Your assignment: The answer must be every line of the records in which the string "Document" appears.

Extracted page text data:
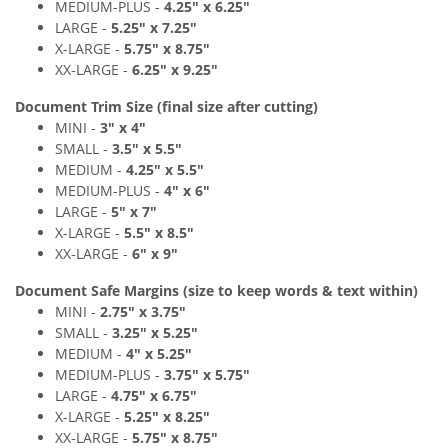
MEDIUM
-PLUS
-
4
.25" x 6
.2
5"
LARGE -
5
.25" x 7
.2
5"
X-LARGE -
5
.75" x 8
.7
5"
XX-LARGE -
6
.
25" x 9
.2
5"
Document Trim Size (final size after cutting)
MINI -
3" x 4
"
SMALL -
3
.
5" x 5
.5"
MEDIUM -
4.25
" x 5.5
"
MEDIUM
-PLUS
-
4
" x 6
"
LARGE -
5
" x 7"
X-LARGE -
5
.5" x 8
.
5"
XX-LARGE -
6
"
x 9
"
Document Safe Margins
(size to keep
words & text
within)
MINI -
2.75
"
x 3.75
"
SMALL -
3
.2
5" x 5
.25"
MEDIUM -
4
" x 5.25
"
MEDIUM
-PLUS
-
3.75
"
x 5.75
"
LARGE -
4.75
"
x 6.75"
X-LARGE -
5
.25" x 8
.2
5"
XX-LARGE -
5.75
"
x 8.75
"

Solution:
Document Trim Size (final size after cutting)
Document Safe Margins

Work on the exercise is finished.